Pair of Stanford linemen set to succeed at the next level

For the last few years, Stanford has had one of the better offensive lines in the country. The Cardinal have been coached in a pro-style offense and are very physical. Two of those players who are both 4th-year juniors have decided to forgo their final year of college football and enter the NFL Draft. These players are left tackle Jonathan Martin and right guard David DeCastro. I have been able to look at three game tapes from 2011 (USC, Notre Dame and Oklahoma State) and two from 2010 (Notre Dame, UCLA). Here’s what I saw.

Jonathan Martin

Martin redshirted his freshman season and has been a starter at left tackle the last three years. He was a 3-star recruit from Los Angeles and was pretty much a regional recruit having been offered by schools such as UCLA, Utah and Utah State.

Jonathan MartinJonathan Martin was a starter at left tackle the last three years at Stanford.

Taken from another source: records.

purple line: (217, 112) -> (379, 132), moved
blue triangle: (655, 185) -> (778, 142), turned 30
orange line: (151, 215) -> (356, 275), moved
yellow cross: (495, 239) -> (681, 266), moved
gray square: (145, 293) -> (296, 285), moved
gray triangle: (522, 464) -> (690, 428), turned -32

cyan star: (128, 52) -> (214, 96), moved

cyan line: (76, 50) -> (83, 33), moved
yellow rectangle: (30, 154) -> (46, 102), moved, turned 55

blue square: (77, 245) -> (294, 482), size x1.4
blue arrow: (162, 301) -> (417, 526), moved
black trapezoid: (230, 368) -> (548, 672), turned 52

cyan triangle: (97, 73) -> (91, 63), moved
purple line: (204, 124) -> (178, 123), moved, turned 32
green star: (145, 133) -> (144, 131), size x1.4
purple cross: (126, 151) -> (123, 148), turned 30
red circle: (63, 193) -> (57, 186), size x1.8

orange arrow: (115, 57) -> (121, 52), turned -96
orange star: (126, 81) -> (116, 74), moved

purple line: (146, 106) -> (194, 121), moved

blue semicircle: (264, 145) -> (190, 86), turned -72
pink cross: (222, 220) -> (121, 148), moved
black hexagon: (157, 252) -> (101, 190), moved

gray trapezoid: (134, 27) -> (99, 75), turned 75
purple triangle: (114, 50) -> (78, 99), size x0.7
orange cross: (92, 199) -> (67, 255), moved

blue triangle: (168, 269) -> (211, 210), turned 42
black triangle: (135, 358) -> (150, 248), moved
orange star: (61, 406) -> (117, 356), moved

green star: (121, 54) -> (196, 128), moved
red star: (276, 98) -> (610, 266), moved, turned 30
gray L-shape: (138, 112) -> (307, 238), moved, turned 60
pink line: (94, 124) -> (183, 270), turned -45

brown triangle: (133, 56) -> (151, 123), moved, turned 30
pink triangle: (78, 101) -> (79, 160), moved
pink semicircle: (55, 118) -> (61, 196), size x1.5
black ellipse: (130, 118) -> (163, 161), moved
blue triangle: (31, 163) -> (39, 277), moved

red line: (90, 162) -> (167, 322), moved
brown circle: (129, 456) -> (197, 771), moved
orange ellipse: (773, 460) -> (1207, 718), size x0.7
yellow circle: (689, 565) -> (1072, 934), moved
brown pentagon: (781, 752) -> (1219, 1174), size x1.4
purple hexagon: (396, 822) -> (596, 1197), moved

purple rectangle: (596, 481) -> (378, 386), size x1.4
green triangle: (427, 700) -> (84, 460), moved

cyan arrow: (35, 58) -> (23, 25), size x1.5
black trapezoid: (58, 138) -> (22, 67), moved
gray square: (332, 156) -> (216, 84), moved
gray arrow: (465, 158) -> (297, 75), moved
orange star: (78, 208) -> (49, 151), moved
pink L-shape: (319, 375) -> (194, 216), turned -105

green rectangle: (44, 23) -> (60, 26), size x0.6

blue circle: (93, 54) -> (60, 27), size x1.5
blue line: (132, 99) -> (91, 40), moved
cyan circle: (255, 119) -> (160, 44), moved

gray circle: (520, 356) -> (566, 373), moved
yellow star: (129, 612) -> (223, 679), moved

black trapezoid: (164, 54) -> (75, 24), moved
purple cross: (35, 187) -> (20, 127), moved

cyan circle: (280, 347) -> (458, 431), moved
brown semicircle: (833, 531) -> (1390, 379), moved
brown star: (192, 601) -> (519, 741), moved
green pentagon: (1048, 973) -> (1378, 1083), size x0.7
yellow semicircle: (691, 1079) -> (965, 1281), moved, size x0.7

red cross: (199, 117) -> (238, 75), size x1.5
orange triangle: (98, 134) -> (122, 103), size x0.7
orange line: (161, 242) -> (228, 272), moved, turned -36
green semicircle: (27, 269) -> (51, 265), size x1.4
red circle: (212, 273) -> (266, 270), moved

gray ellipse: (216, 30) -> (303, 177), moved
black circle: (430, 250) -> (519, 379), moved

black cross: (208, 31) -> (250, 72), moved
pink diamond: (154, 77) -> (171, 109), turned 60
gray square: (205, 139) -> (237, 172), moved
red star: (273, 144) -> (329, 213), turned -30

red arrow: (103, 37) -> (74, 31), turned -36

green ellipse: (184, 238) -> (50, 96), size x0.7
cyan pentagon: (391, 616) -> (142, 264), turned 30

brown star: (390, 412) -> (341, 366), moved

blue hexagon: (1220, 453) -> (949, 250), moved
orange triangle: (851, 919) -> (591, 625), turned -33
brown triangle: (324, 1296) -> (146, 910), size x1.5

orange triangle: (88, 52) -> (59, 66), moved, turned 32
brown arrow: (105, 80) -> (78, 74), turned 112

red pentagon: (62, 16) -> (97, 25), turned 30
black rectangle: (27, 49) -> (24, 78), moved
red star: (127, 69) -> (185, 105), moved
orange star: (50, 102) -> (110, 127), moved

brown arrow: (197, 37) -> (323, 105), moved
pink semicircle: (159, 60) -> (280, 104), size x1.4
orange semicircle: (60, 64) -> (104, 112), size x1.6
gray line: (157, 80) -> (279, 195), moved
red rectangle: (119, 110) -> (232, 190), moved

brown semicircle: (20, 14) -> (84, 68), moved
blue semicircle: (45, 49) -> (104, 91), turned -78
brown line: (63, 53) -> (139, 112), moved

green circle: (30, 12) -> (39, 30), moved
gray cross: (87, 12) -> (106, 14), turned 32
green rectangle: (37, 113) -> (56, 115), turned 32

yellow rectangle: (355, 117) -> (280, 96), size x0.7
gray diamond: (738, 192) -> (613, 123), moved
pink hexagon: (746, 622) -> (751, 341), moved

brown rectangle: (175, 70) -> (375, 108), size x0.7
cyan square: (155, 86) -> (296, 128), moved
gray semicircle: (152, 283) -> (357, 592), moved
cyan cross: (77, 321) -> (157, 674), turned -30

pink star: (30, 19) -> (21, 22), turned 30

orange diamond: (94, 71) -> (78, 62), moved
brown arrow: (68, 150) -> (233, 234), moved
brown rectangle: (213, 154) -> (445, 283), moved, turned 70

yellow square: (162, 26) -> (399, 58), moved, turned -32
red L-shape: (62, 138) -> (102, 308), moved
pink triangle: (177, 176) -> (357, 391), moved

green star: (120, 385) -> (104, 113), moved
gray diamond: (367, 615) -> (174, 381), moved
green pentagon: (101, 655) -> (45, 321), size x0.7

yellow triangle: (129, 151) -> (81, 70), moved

Martin has good size at about 6-5 and 305 with long arms. While he has very good feet and good short area quickness, he is not what I would call a very fast guy when he has to get out into space. Watching him run, I doubt he will be faster than about 5.50 when he runs the 40. Still, he has good balance and you seldom see him off his feet. He plays from both a 2 point and 3 point stance and shows very good initial quickness. He has been very well coached and is technique sound. In the run game he comes off the ball low and has good “pop” on contact. He shows good natural hip roll, keeps his hands inside. He keeps his feet running on contact and is able to generate movement with his blocks. He is consistent getting to linebackers and usually takes good angles. They seldom use him to pull and when they do pull him he can struggle. He lacks the speed to consistently get to the block and can struggle to adjust on the move.

The best part of his game is pass blocking. He has good feet, lateral agility and recovery. He plays with bend and shows good anchor ability. In the run game, he sets quickly, has a strong punch and is able to control his opponent. He can stop wide speed and recover when his opponent tries a counter move. In the five games I viewed, I seldom saw him beat to the outside.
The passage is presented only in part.